### GOAL OF THE EXERCISE
When the line with "presentar, se destaca" is found, repeat it and all lines that follow it exactly, stopping at the end of the listing.
** Opening PROVIDED ENTRIES block **
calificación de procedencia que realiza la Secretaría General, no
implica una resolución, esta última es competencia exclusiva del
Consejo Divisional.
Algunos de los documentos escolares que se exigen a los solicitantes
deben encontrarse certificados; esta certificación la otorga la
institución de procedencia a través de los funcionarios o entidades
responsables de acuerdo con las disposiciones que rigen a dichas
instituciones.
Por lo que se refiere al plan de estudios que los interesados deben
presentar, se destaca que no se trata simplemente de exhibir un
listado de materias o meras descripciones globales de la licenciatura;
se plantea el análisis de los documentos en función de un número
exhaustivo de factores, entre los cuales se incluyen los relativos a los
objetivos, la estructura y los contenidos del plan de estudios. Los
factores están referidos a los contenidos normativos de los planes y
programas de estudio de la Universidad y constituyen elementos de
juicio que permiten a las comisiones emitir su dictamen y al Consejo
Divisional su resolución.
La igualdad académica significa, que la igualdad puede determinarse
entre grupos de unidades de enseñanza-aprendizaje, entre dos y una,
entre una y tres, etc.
** Closing PROVIDED ENTRIES block **
### THE ANSWER
presentar, se destaca que no se trata simplemente de exhibir un
listado de materias o meras descripciones globales de la licenciatura;
se plantea el análisis de los documentos en función de un número
exhaustivo de factores, entre los cuales se incluyen los relativos a los
objetivos, la estructura y los contenidos del plan de estudios. Los
factores están referidos a los contenidos normativos de los planes y
programas de estudio de la Universidad y constituyen elementos de
juicio que permiten a las comisiones emitir su dictamen y al Consejo
Divisional su resolución.
La igualdad académica significa, que la igualdad puede determinarse
entre grupos de unidades de enseñanza-aprendizaje, entre dos y una,
entre una y tres, etc.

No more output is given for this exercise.